Prompt: Your answer should repeat the listing in full, with no line missing or altered.

Input for this task:
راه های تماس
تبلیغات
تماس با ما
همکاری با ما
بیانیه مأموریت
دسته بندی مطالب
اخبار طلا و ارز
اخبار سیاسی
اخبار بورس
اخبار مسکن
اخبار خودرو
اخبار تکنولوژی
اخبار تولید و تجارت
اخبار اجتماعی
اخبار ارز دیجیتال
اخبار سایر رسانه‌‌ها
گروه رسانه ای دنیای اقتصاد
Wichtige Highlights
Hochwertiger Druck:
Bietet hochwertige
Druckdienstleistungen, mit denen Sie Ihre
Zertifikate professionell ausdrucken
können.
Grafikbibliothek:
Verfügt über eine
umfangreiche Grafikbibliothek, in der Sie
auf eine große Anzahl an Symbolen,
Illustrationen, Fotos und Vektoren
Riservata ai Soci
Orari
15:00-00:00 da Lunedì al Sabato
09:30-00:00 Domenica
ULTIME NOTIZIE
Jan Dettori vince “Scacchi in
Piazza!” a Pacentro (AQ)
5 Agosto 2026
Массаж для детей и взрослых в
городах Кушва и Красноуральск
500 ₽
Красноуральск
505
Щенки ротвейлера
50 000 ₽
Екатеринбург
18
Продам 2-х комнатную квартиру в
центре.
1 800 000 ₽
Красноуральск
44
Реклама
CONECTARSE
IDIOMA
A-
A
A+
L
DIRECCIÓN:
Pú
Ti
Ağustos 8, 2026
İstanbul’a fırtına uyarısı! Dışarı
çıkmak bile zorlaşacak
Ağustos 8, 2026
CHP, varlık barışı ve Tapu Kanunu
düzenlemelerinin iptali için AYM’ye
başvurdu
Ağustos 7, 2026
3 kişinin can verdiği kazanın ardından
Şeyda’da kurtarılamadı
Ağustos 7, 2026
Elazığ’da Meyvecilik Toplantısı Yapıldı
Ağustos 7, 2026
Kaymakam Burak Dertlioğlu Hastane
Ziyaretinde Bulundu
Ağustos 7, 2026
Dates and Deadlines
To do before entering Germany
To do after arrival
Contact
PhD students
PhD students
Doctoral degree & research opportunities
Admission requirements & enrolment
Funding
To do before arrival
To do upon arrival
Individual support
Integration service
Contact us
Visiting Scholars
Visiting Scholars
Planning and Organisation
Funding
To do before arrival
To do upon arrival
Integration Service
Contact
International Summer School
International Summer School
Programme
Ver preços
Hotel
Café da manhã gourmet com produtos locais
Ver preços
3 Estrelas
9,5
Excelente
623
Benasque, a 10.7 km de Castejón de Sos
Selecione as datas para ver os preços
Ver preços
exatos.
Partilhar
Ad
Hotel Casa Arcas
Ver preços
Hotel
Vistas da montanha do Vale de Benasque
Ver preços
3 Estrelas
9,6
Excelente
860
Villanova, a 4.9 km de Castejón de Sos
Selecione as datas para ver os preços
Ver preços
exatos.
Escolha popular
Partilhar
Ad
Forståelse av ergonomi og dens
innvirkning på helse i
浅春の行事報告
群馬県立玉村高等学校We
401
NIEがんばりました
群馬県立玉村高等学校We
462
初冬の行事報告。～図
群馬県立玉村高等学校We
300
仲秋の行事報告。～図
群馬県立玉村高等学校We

Exercise response:
راه های تماس
تبلیغات
تماس با ما
همکاری با ما
بیانیه مأموریت
دسته بندی مطالب
اخبار طلا و ارز
اخبار سیاسی
اخبار بورس
اخبار مسکن
اخبار خودرو
اخبار تکنولوژی
اخبار تولید و تجارت
اخبار اجتماعی
اخبار ارز دیجیتال
اخبار سایر رسانه‌‌ها
گروه رسانه ای دنیای اقتصاد
Wichtige Highlights
Hochwertiger Druck:
Bietet hochwertige
Druckdienstleistungen, mit denen Sie Ihre
Zertifikate professionell ausdrucken
können.
Grafikbibliothek:
Verfügt über eine
umfangreiche Grafikbibliothek, in der Sie
auf eine große Anzahl an Symbolen,
Illustrationen, Fotos und Vektoren
Riservata ai Soci
Orari
15:00-00:00 da Lunedì al Sabato
09:30-00:00 Domenica
ULTIME NOTIZIE
Jan Dettori vince “Scacchi in
Piazza!” a Pacentro (AQ)
5 Agosto 2026
Массаж для детей и взрослых в
городах Кушва и Красноуральск
500 ₽
Красноуральск
505
Щенки ротвейлера
50 000 ₽
Екатеринбург
18
Продам 2-х комнатную квартиру в
центре.
1 800 000 ₽
Красноуральск
44
Реклама
CONECTARSE
IDIOMA
A-
A
A+
L
DIRECCIÓN:
Pú
Ti
Ağustos 8, 2026
İstanbul’a fırtına uyarısı! Dışarı
çıkmak bile zorlaşacak
Ağustos 8, 2026
CHP, varlık barışı ve Tapu Kanunu
düzenlemelerinin iptali için AYM’ye
başvurdu
Ağustos 7, 2026
3 kişinin can verdiği kazanın ardından
Şeyda’da kurtarılamadı
Ağustos 7, 2026
Elazığ’da Meyvecilik Toplantısı Yapıldı
Ağustos 7, 2026
Kaymakam Burak Dertlioğlu Hastane
Ziyaretinde Bulundu
Ağustos 7, 2026
Dates and Deadlines
To do before entering Germany
To do after arrival
Contact
PhD students
PhD students
Doctoral degree & research opportunities
Admission requirements & enrolment
Funding
To do before arrival
To do upon arrival
Individual support
Integration service
Contact us
Visiting Scholars
Visiting Scholars
Planning and Organisation
Funding
To do before arrival
To do upon arrival
Integration Service
Contact
International Summer School
International Summer School
Programme
Ver preços
Hotel
Café da manhã gourmet com produtos locais
Ver preços
3 Estrelas
9,5
Excelente
623
Benasque, a 10.7 km de Castejón de Sos
Selecione as datas para ver os preços
Ver preços
exatos.
Partilhar
Ad
Hotel Casa Arcas
Ver preços
Hotel
Vistas da montanha do Vale de Benasque
Ver preços
3 Estrelas
9,6
Excelente
860
Villanova, a 4.9 km de Castejón de Sos
Selecione as datas para ver os preços
Ver preços
exatos.
Escolha popular
Partilhar
Ad
Forståelse av ergonomi og dens
innvirkning på helse i
浅春の行事報告
群馬県立玉村高等学校We
401
NIEがんばりました
群馬県立玉村高等学校We
462
初冬の行事報告。～図
群馬県立玉村高等学校We
300
仲秋の行事報告。～図
群馬県立玉村高等学校We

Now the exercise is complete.